◆ Instructions to follow: Would you transcribe the records below exactly, omitting every picture?

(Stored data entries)
· · · · · · ·
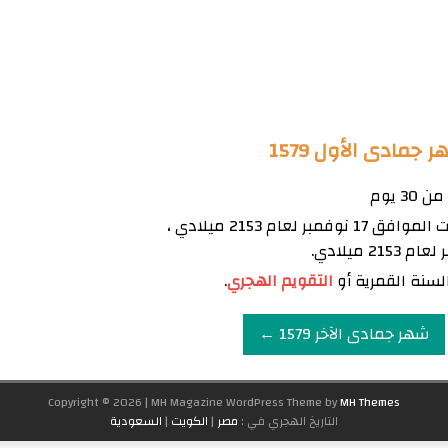
مادى الأول 1579
يبدأ شهر جمادى الأول 1579 يوم السبت الموافق 17 نوفمبر لعام 2153 ميلادي ،
سنة القمرية أو
التقويم الهجري
.
شهر جمادى الآخر 1579 ←
Copyright © 2026 | MH Magazine WordPress Theme by
MH Themes
التاريخ الهجري في :
مصر
|
الكويت
|
السعودية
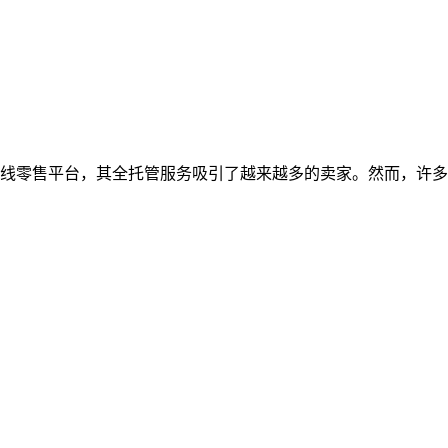
线零售平台，其全托管服务吸引了越来越多的卖家。然而，许多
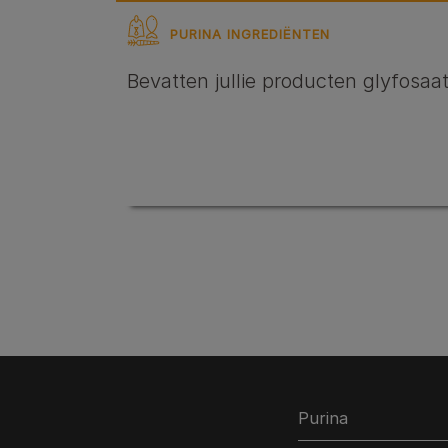
PURINA INGREDIËNTEN
Bevatten jullie producten glyfosaa
Purina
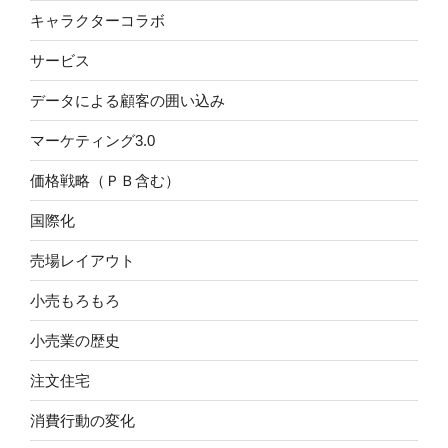
キャラクターコラボ
サービス
データによる顧客の囲い込み
マーケティング3.0
価格戦略（ＰＢ含む）
国際化
売場レイアウト
小売もろもろ
小売業の歴史
注文住宅
消費行動の変化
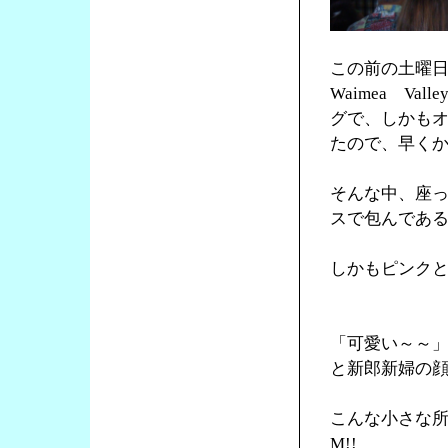
この前の土曜日
Waimea V
グで、しかも
たので、早く
そんな中、座
スで包んである
しかもピンク
「可愛い～～
と新郎新婦の
こんな小さな所
M!!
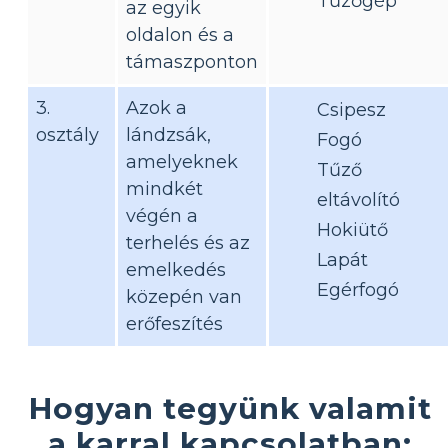
Tűzőgép
az egyik
oldalon és a
támaszponton
3.
Azok a
Csipesz
osztály
lándzsák,
Fogó
amelyeknek
Tűző
mindkét
eltávolító
végén a
Hokiütő
terhelés és az
Lapát
emelkedés
Egérfogó
közepén van
erőfeszítés
Hogyan tegyünk valamit
a karral kapcsolatban:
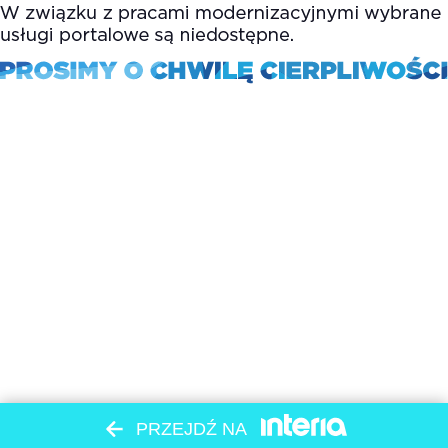
PRZEJDŹ NA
· · · · · · ·
◆ Task result:
مادى الأول 1579
يبدأ شهر جمادى الأول 1579 يوم السبت الموافق 17 نوفمبر لعام 2153 ميلادي ،
سنة القمرية أو
التقويم الهجري
.
شهر جمادى الآخر 1579 ←
Copyright © 2026 | MH Magazine WordPress Theme by
MH Themes
التاريخ الهجري في :
مصر
|
الكويت
|
السعودية
线零售平台，其全托管服务吸引了越来越多的卖家。然而，许多
PURINA INGREDIËNTEN
Bevatten jullie producten glyfosaa
Purina
キャラクターコラボ
サービス
データによる顧客の囲い込み
マーケティング3.0
価格戦略（ＰＢ含む）
国際化
売場レイアウト
小売もろもろ
小売業の歴史
注文住宅
消費行動の変化
この前の土曜日
Waimea V
グで、しかも
たので、早く
そんな中、座
スで包んである
しかもピンク
「可愛い～～
と新郎新婦の
こんな小さな所
M!!
Tűzőgép
az egyik
oldalon és a
támaszponton
3.
Azok a
Csipesz
osztály
lándzsák,
Fogó
amelyeknek
Tűző
mindkét
eltávolító
végén a
Hokiütő
terhelés és az
Lapát
emelkedés
Egérfogó
közepén van
erőfeszítés
Hogyan tegyünk valamit
a karral kapcsolatban:
PRZEJDŹ NA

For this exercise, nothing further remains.